The input to PERMANOVA is a dissimilarity matrix. The results of the PERMANOVA is therefore very contingent on the dissimilarity metric that is used.
Note: The p-values are calculated by permutation, which is a random process, and will therefore vary a little each time you run it.
In R:
# Calculate unweighted UniFrac (our dissimilarity matrix)
UF <- UniFrac(phy, weighted = FALSE)
# Extract sample data
Samp <- data.frame(sample_data(phy))
# We use the adonis function from the vegan package to run PERMANOVA
adonis(UF ~ Time, data = Samp)
We can see that Time has a significant effect (P-value = 0.001) on the microbial community (as summarized by unweighted UniFrac). The variance explained (R2) by the Time variable is 22.4%.
Here we add Delivery
adonis(UF ~ Time + Delivery, data = Samp)
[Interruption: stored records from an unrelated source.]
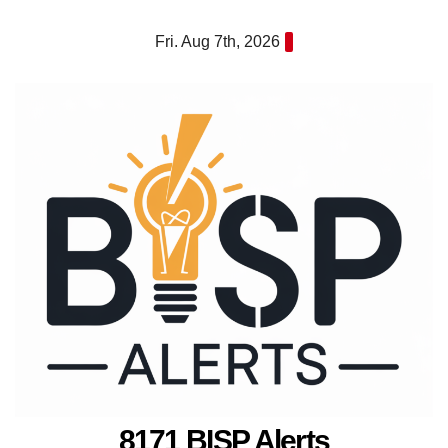
Skip
Fri. Aug 7th, 2026
to
content
8171 BISP Alerts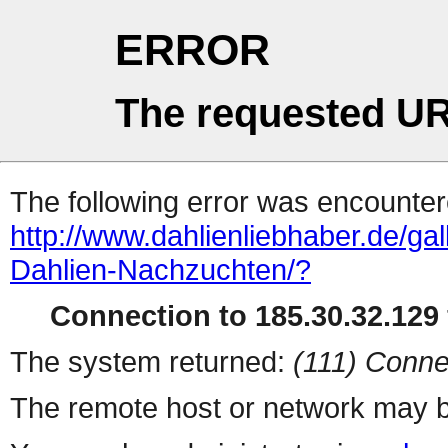
ERROR
The requested UR
The following error was encountere
http://www.dahlienliebhaber.de/ga
Dahlien-Nachzuchten/?
Connection to 185.30.32.129 
The system returned:
(111) Conne
The remote host or network may b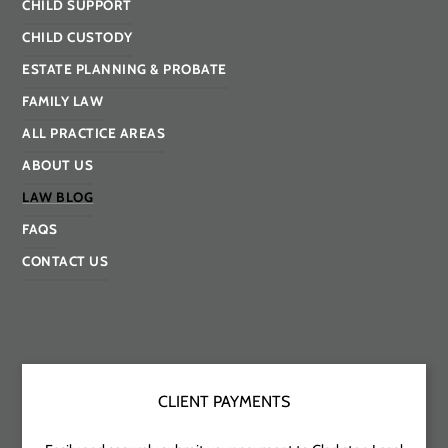
CHILD SUPPORT
CHILD CUSTODY
ESTATE PLANNING & PROBATE
FAMILY LAW
ALL PRACTICE AREAS
ABOUT US
LAW BLOG
FAQS
CONTACT US
CLIENT PAYMENTS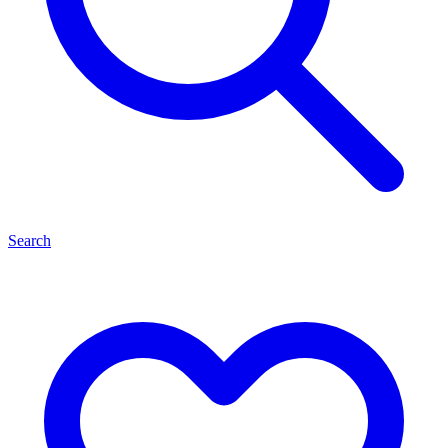
Search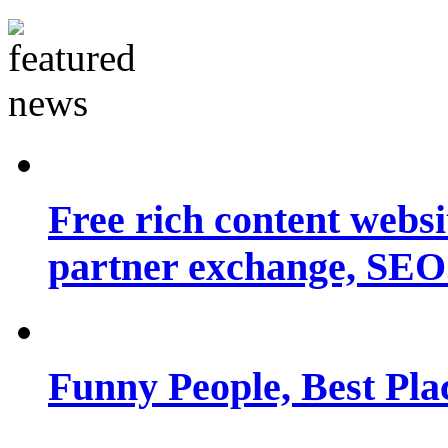
Free rich content websit
partner exchange, SEO.
Funny People, Best Pla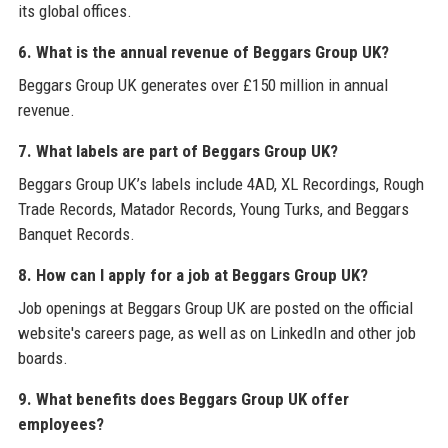
its global offices.
6. What is the annual revenue of Beggars Group UK?
Beggars Group UK generates over £150 million in annual
revenue.
7. What labels are part of Beggars Group UK?
Beggars Group UK’s labels include 4AD, XL Recordings, Rough
Trade Records, Matador Records, Young Turks, and Beggars
Banquet Records.
8. How can I apply for a job at Beggars Group UK?
Job openings at Beggars Group UK are posted on the official
website's careers page, as well as on LinkedIn and other job
boards.
9. What benefits does Beggars Group UK offer
employees?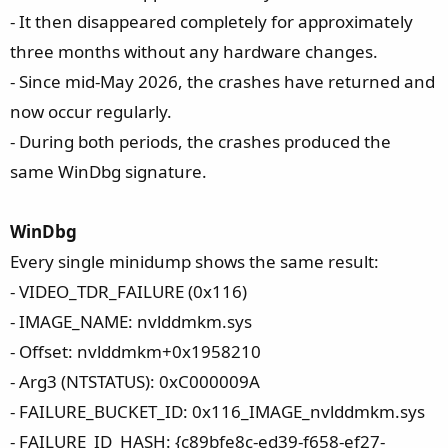
- It then disappeared completely for approximately
three months without any hardware changes.
- Since mid-May 2026, the crashes have returned and
now occur regularly.
- During both periods, the crashes produced the
same WinDbg signature.
WinDbg
Every single minidump shows the same result:
- VIDEO_TDR_FAILURE (0x116)
- IMAGE_NAME: nvlddmkm.sys
- Offset: nvlddmkm+0x1958210
- Arg3 (NTSTATUS): 0xC000009A
- FAILURE_BUCKET_ID: 0x116_IMAGE_nvlddmkm.sys
- FAILURE_ID_HASH: {c89bfe8c-ed39-f658-ef27-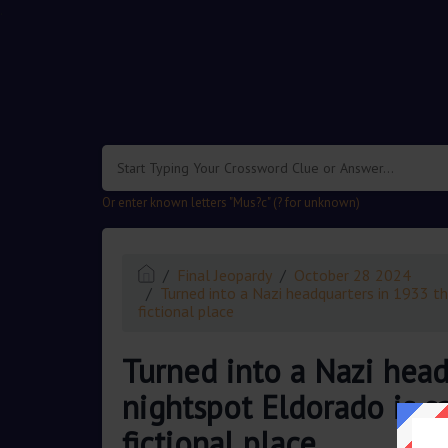
.
Or enter known letters "Mus?c" (? for unknown)
Final Jeopardy
October 28 2024
Turned into a Nazi headquarters in 1933 the
fictional place
Turned into a Nazi head
nightspot Eldorado is sa
fictional place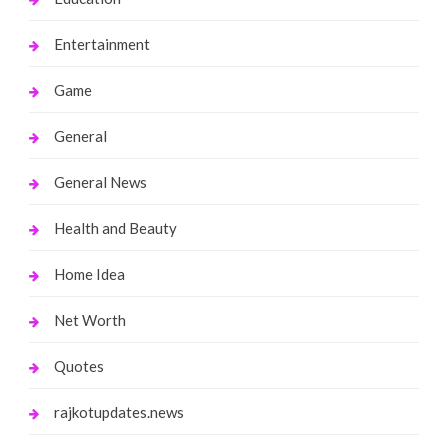
Entertainment
Game
General
General News
Health and Beauty
Home Idea
Net Worth
Quotes
rajkotupdates.news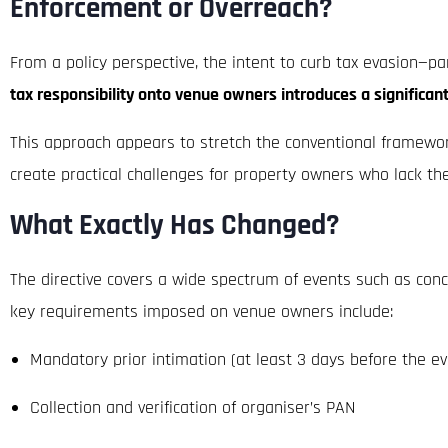
Enforcement or Overreach?
From a policy perspective, the intent to curb tax evasion—pa
tax responsibility onto venue owners introduces a significan
This approach appears to stretch the conventional framework 
create practical challenges for property owners who lack the
What Exactly Has Changed?
The directive covers a wide spectrum of events such as concer
key requirements imposed on venue owners include:
Mandatory prior intimation (at least 3 days before the ev
Collection and verification of organiser’s PAN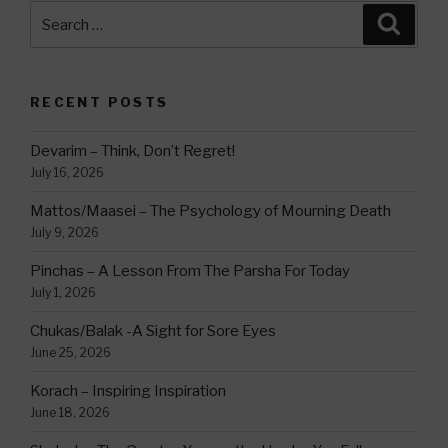
Search
Searc
for:
RECENT POSTS
Devarim – Think, Don’t Regret!
July 16, 2026
Mattos/Maasei – The Psychology of Mourning Death
July 9, 2026
Pinchas – A Lesson From The Parsha For Today
July 1, 2026
Chukas/Balak -A Sight for Sore Eyes
June 25, 2026
Korach – Inspiring Inspiration
June 18, 2026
For example, here we test whether the effect of Delivery changes depending on the time point, or vice versa (Time:Delivery).
adonis(UF ~ Time * Delivery, data = Samp)
In this last model we see that Time has a significant effect explaining 22.4% of the variance. Delivery mode also has a significant effect explaining 1.8% of the variance. Furthermore, there is a significant interaction between Time and Delivery explaining 2.9% of the variance. That there is an interaction means that the two variables are not having indepedent effects on the UniFrac dissimilariy. In other words, the effect of Delivery is dependent on the Time variable, and vice versa. This is probably because there is a large effect of delivery in the early time points, but small in the later time point. One could test this by running a PERMANOVA testing the effect of delivery separately for each time point.